The Superconformal Gaugings in Three Dimensions

TL;DR

This paper demonstrates how to derive three-dimensional superconformal theories with up to eight supersymmetries from gauged supergravity models, introducing new theories based on exceptional Lie superalgebras and analyzing their constraints.

Contribution

It provides a systematic method to obtain superconformal theories from gauged supergravity and introduces new theories based on exceptional Lie superalgebras.

Findings

Derived superconformal theories for N ≤ 8 from gauged supergravity.

Identified new N=4,5 superconformal theories based on exceptional Lie superalgebras.

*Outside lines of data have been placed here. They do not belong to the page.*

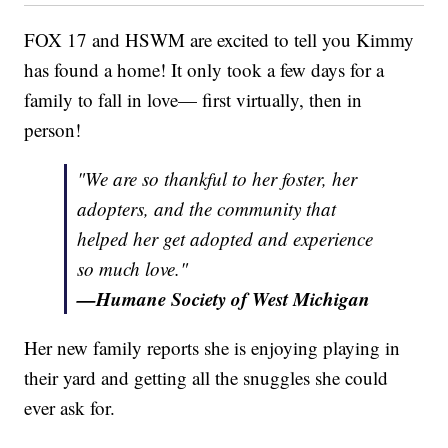
FOX 17 and HSWM are excited to tell you Kimmy
has found a home! It only took a few days for a
family to fall in love— first virtually, then in
person!
"We are so thankful to her foster, her
adopters, and the community that
helped her get adopted and experience
so much love."
—Humane Society of West Michigan
Her new family reports she is enjoying playing in
their yard and getting all the snuggles she could
ever ask for.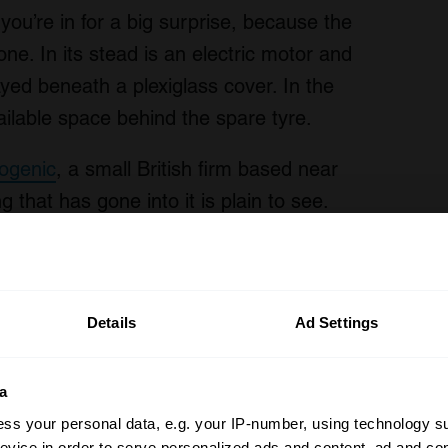
ou’re in for a big surprise, because the
gone. In its stead is an electric motor and
layed beneath a plexiglass cover. In the
vailable space behind the spare tyre.
rogenic
, a small British firm based near
 that has gone into it is plain to see.
r of classics to resell as turnkey EVs in
rogenic has built a modular system that
lt before 1985.
Details
Ad Settings
a
ss your personal data, e.g. your IP-number, using technology s
evice in order to serve personalized ads and content, ad and c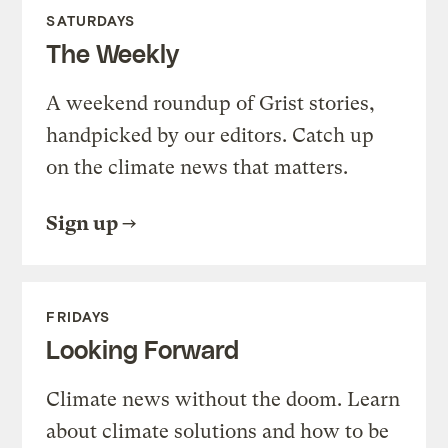
SATURDAYS
The Weekly
A weekend roundup of Grist stories,
handpicked by our editors. Catch up
on the climate news that matters.
Sign up
FRIDAYS
Looking Forward
Climate news without the doom. Learn
about climate solutions and how to be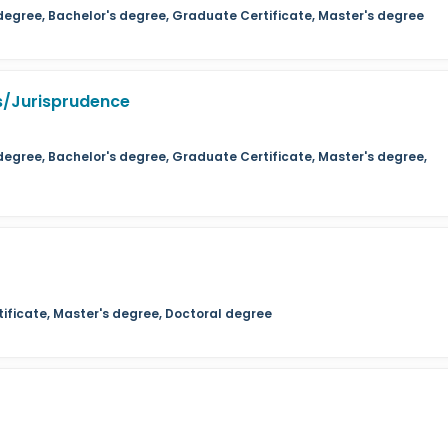
 degree, Bachelor's degree, Graduate Certificate, Master's degree
s/Jurisprudence
degree, Bachelor's degree, Graduate Certificate, Master's degree,
ificate, Master's degree, Doctoral degree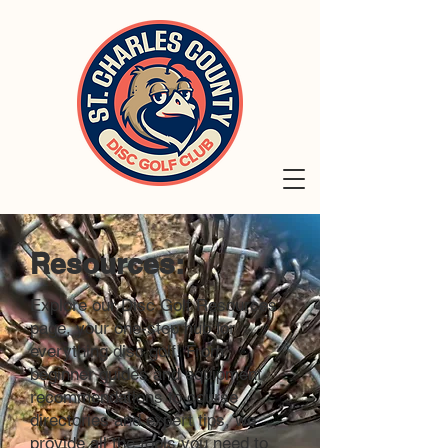
Resources:
Explore our Disc Golf Resources
page, your one-stop hub for
everything disc golf! From
beginner guides and equipment
recommendations to course
directories and expert tips, we
provide all the tools you need to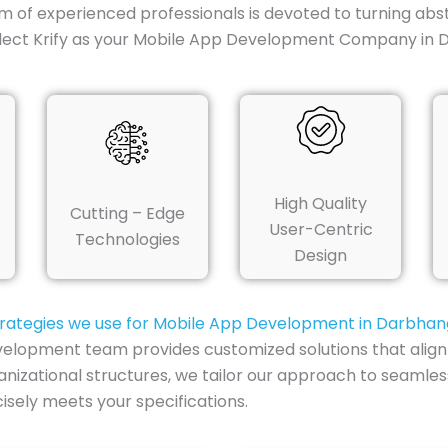
m of experienced professionals is devoted to turning abst
lect Krify as your Mobile App Development Company in 
High Quality
Cutting – Edge
User-Centric
Technologies
Design
rategies we use for Mobile App Development in Darbha
elopment team provides customized solutions that align 
nizational structures, we tailor our approach to seamless
sely meets your specifications.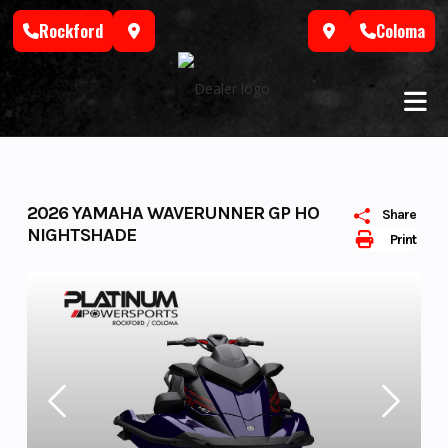
Skip
Rockford
Coloma
to
content
2026 YAMAHA WAVERUNNER GP HO
Share
NIGHTSHADE
Print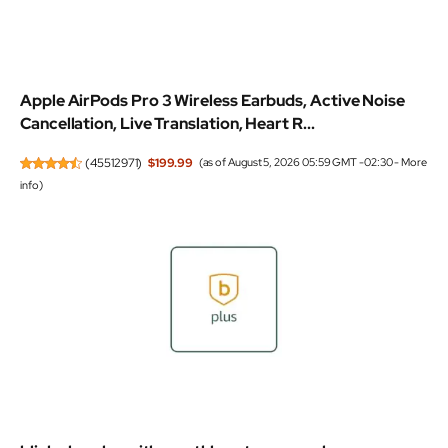
Apple AirPods Pro 3 Wireless Earbuds, Active Noise
Cancellation, Live Translation, Heart R...
(
45512971
)
$199.99
(as of August 5, 2026 05:59 GMT -02:30 -
More
info
)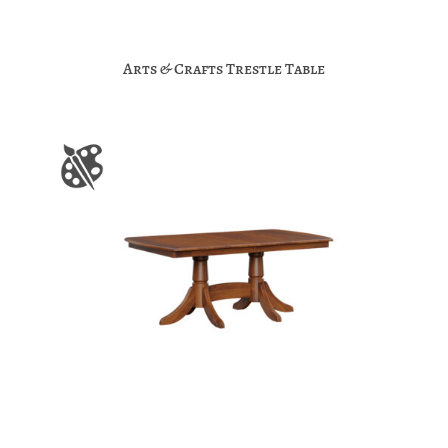
Arts & Crafts Trestle Table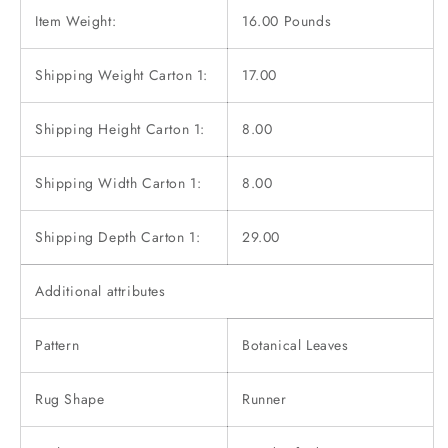
Item Weight:
16.00 Pounds
Shipping Weight Carton 1:
17.00
Shipping Height Carton 1:
8.00
Shipping Width Carton 1:
8.00
Shipping Depth Carton 1:
29.00
Additional attributes
Pattern
Botanical Leaves
Rug Shape
Runner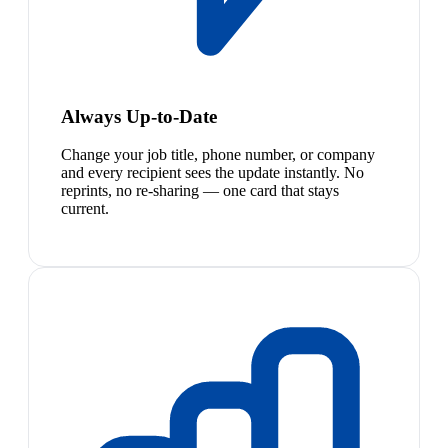
Always Up-to-Date
Change your job title, phone number, or company
and every recipient sees the update instantly. No
reprints, no re-sharing — one card that stays
current.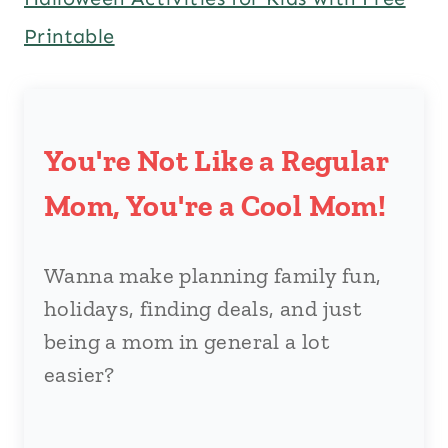
Printable
You're Not Like a Regular
Mom, You're a Cool Mom!
Wanna make planning family fun,
holidays, finding deals, and just
being a mom in general a lot
easier?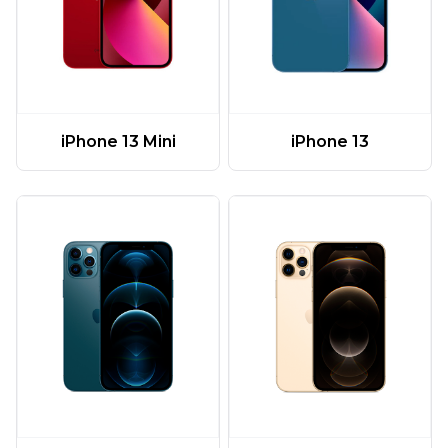
iPhone 13 Mini
iPhone 13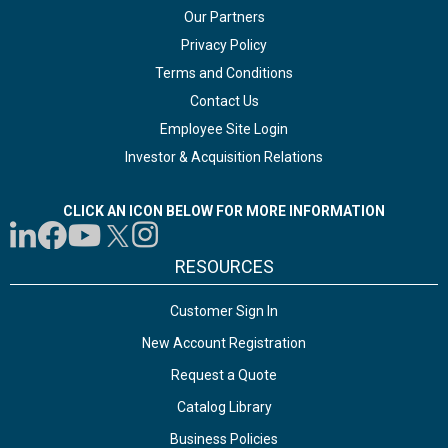
Our Partners
Privacy Policy
Terms and Conditions
Contact Us
Employee Site Login
Investor & Acquisition Relations
CLICK AN ICON BELOW FOR MORE INFORMATION
RESOURCES
Customer Sign In
New Account Registration
Request a Quote
Catalog Library
Business Policies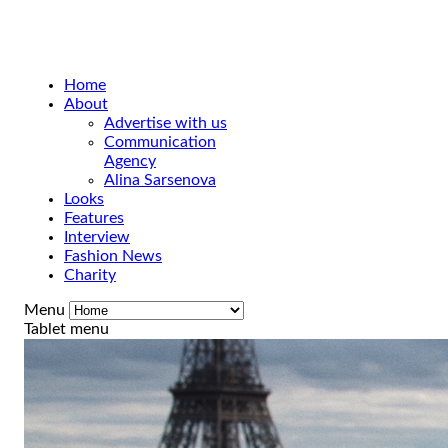
Home
About
Advertise with us
Communication
Agency
Alina Sarsenova
Looks
Features
Interview
Fashion News
Charity
Menu
Tablet menu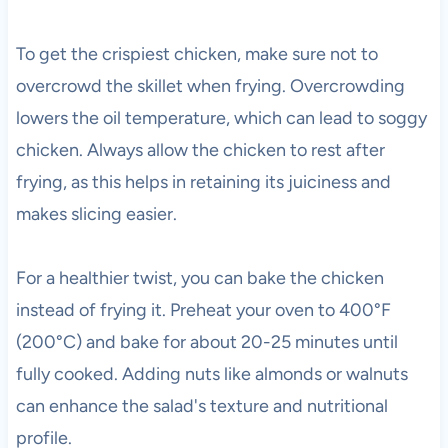
To get the crispiest chicken, make sure not to
overcrowd the skillet when frying. Overcrowding
lowers the oil temperature, which can lead to soggy
chicken. Always allow the chicken to rest after
frying, as this helps in retaining its juiciness and
makes slicing easier.
For a healthier twist, you can bake the chicken
instead of frying it. Preheat your oven to 400°F
(200°C) and bake for about 20-25 minutes until
fully cooked. Adding nuts like almonds or walnuts
can enhance the salad's texture and nutritional
profile.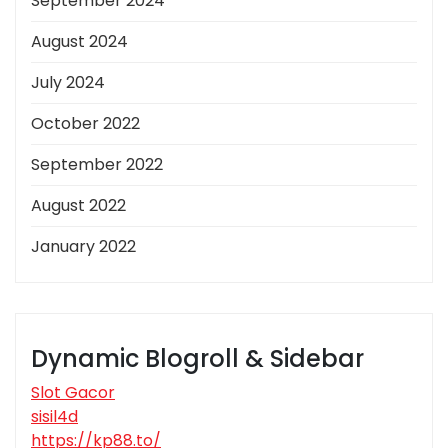
September 2024
August 2024
July 2024
October 2022
September 2022
August 2022
January 2022
Dynamic Blogroll & Sidebar
Slot Gacor
sisil4d
https://kp88.to/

Analyzed constraints and solutions for embedding tensors in these theories.

Abstract

We show how three-dimensional superconformal theories for any number N <= 8 of supersymmetries can be obtained by taking a conformal limit of the corresponding three-dimensional gauged supergravity models. The superconformal theories are characterized by an embedding tensor that satisfies a linear and quadratic constraint. We analyze these constraints and give the general solutions for all cases. We find new N = 4,5 superconformal theories based on the exceptional Lie superalgebras F(4), G(3) and D(2|1;\alpha). Using the supergravity connection we discuss which massive deformations to expect. As an example we work out the details for the case of N = 6 supersymmetry.